Review: Catherine (Xbox 360)

Atlus sends us to explore not only block puzzles, but our consciences as well

I can't seem to think of another game where you get to play as a putz who cheats on his girlfriend because he can't decide what he wants out of life, or doesn't seem to want much of anything at all. This is pretty much instantly a reason to want to try Catherine out, if nothing else (and we did), but it soon proves a reason to get hooked, even if you're not much of a puzzle game fan.


Descending into protagonist Vincent's nightmare world where his various relationship anxieties become towering monsters bent on causing the fatal fall he won't wake up from is arguably the main point of the game, but the further I got, the closer I got to wishing the whole thing would just turn into a visual novel and let me fiddle with the romantic intrigue (Will he choose his girlfriend Katherine, or the new sexy Catherine he "accidentally" started having an affair with?) without so much block pushing (Vincent) and teeth grinding (me) in between. 



Sure, the mechanic allowing blocks to remain suspended even if they are only touching by an edge creates some compelling geometry in 3D, but I honestly despaired for a moment that things would get too cheap when booby-trapped blocks were introduced in the third world.

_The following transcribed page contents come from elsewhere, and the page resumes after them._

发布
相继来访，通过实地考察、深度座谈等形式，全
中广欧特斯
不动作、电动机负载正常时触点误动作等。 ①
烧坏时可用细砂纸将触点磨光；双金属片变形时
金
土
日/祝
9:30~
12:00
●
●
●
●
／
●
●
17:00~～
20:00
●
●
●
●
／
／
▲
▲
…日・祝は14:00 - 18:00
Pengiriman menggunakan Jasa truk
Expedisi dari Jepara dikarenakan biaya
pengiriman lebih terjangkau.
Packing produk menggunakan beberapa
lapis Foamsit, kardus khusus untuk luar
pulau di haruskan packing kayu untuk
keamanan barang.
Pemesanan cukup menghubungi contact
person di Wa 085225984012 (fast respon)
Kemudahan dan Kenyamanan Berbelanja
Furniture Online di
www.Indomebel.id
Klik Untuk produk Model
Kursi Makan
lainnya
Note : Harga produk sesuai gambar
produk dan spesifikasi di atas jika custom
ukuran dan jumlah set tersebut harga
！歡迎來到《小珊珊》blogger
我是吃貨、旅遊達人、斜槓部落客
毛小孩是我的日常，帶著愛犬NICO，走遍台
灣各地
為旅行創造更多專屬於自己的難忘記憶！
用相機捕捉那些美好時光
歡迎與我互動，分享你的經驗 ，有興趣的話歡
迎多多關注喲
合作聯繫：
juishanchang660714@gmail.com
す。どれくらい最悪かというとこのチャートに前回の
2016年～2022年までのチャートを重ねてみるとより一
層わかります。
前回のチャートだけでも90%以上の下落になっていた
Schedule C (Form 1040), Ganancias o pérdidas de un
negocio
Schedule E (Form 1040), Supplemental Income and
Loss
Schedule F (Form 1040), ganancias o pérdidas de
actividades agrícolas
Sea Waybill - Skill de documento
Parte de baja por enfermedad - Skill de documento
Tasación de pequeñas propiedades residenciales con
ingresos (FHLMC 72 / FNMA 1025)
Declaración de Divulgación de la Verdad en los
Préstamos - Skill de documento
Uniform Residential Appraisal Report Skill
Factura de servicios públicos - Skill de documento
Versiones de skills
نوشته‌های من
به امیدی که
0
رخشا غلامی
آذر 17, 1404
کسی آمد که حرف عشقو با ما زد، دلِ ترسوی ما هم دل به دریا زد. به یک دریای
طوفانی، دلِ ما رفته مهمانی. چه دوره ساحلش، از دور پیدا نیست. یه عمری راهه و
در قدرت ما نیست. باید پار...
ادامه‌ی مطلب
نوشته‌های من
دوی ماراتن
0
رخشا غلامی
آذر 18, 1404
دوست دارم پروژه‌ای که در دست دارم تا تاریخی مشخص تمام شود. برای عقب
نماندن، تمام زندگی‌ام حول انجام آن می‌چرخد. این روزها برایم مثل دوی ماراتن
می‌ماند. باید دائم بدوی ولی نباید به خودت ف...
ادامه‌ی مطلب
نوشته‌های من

Luckily they ended up getting smarter (and still harder) later with puzzles hinging on controlled explosions of bomb blocks. I was thankful for the subtle hint system of sharing climbing techniques with your mysteriously sheep-shaped comrades in nightmareland, but you have to be not only clever, but quick and accurate as well, lest the bottom of the stage fall off with you lagging behind on it. Highlighting the expertise required for true proficiency is Babel mode, which unlocks single and multiplayer puzzles incrementally only as you score gold prizes in the story mode levels. 

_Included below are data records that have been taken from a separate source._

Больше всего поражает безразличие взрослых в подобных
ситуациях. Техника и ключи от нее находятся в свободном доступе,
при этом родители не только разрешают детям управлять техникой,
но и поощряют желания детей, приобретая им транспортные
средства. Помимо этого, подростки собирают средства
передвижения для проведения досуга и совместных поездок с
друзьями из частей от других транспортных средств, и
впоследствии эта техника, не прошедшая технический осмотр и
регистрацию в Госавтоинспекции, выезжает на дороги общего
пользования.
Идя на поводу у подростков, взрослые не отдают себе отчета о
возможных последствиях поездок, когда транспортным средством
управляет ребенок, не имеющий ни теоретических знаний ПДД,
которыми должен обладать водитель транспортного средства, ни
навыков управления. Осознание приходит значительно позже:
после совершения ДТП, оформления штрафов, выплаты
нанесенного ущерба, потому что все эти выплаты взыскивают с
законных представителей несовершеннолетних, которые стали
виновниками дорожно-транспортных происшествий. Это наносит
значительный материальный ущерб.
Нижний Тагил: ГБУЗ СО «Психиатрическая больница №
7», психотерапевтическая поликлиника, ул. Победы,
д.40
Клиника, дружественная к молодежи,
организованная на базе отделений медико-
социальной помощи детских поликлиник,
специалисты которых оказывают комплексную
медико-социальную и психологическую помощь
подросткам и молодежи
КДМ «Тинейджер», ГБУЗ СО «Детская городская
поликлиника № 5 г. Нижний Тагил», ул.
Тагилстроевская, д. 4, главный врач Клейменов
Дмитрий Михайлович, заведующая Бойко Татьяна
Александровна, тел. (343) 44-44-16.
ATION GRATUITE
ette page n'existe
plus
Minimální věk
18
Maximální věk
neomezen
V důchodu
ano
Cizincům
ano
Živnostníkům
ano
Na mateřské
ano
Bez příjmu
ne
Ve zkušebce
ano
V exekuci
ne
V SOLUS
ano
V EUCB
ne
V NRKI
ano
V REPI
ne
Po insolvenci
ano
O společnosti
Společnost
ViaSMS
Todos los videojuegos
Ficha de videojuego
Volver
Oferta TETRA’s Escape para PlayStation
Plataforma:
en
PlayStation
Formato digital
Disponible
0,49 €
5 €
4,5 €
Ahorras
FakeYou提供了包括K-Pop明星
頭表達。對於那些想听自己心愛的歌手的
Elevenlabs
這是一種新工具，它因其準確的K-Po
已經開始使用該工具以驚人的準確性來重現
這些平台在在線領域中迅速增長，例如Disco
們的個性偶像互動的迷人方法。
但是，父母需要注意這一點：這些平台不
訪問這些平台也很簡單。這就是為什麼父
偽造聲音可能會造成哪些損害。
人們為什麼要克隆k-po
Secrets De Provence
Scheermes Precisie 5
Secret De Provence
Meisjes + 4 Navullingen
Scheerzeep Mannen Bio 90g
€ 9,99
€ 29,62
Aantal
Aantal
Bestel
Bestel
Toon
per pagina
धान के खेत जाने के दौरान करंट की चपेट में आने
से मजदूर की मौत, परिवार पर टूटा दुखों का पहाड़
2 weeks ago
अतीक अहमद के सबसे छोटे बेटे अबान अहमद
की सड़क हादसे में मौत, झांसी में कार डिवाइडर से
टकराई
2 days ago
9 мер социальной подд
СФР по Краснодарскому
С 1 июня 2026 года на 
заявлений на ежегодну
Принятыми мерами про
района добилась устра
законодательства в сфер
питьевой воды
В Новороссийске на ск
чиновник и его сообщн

When the tragic game over words "Love is Over" aren't sending you cursing as you fall off the stage again (which, to be fair, it could've been a lot easier to do if they had used a freer movement system—I like that Vincent moves on a grid block by block; you can use the crosspad with great success), you'll be having various conversations with bar patrons in the real world, fellow climbers in the nightmare world, and of course, your gals. Depending on how you react, especially in txting C/K-atherine, Vincent skews either more responsible or more wild. Just think of every flirt with Catherine as a step towards breaking it off with the one who supposedly really mattters.



And that's one thing that sort of bugged me: Even if you decide to be a total jerk and blow off your girlfriend, the game does have a moral agenda that you are choosing to not follow. I guess it's the popular moral agenda, where you should probably not cheat on your girlfriend, but seeing Vincent care about something even after you just told him not to makes the choice feel the tiniest bit fake even though you do eventually go on to have a different ending than you might have otherwise. 

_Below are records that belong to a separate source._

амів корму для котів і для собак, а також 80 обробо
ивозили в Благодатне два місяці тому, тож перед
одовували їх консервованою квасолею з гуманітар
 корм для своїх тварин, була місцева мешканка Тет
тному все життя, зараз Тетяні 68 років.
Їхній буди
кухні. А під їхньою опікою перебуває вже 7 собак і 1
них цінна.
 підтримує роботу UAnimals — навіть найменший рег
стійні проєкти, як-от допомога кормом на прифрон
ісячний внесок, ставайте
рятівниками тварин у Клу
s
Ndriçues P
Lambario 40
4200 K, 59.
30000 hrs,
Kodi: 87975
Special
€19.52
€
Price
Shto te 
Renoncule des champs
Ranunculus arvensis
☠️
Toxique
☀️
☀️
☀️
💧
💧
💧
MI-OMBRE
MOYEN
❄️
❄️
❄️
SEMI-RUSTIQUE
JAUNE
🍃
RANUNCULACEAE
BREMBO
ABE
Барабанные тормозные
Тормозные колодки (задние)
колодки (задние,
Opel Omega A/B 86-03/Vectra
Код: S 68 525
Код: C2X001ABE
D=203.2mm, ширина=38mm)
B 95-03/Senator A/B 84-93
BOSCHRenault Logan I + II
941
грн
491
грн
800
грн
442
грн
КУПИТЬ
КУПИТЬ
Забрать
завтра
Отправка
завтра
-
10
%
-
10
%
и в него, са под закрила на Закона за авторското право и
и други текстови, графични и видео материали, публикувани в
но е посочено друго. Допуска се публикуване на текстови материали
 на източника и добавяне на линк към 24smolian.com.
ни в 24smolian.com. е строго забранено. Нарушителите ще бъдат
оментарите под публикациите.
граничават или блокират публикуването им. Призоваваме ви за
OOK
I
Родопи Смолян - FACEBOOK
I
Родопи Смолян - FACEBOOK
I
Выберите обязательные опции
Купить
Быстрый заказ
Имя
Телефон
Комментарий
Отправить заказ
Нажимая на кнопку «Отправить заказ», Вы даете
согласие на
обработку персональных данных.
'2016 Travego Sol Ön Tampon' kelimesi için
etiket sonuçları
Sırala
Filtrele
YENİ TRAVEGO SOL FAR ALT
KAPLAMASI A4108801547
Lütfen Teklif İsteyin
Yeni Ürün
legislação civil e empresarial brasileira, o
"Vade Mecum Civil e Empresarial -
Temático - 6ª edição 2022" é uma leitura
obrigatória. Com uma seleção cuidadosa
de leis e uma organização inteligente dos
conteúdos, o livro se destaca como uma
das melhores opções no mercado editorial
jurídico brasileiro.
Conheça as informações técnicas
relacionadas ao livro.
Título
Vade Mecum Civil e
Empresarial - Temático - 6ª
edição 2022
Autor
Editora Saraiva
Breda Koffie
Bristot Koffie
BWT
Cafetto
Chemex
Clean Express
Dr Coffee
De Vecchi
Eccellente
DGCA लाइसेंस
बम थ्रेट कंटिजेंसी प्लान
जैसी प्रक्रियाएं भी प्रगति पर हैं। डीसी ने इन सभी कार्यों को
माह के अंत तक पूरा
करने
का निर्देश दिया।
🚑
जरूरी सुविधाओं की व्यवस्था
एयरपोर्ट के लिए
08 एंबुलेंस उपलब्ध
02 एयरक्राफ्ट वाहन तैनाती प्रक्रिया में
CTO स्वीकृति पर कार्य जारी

I have one other nit-picky complaint about the game and it's about navigating those "Love is over" screens (again, you can tell I die a lot). If you also die a lot, you'll notice that if you run out of retries, you get booted back to the title screen where you have to reload your game from wherever you last saved. All this does is throw a whole ton of friction between you and the level you're trying to tackle (or punish you for not saving as often as you should have been… not that that happened to me or anything). I would have liked to see instead just losing the ability to start from your checkpoint. For that matter, it would be nice if once you started a game, the main menu defaulted to "load" instead of "new" like most other games do, but even though you'll notice it every time it's not as if something so minor would detract from your enjoyment of the actual play.


Minor woes aside, the bottom line is that Catherine is a block-pushing puzzle that stands way out. The anime cut scenes are fresh and the plot definitely ends up twisting in ways I wouldn't dare hint at. Even if you feel like you never needed to push another block in your life, it's worth giving these a shove.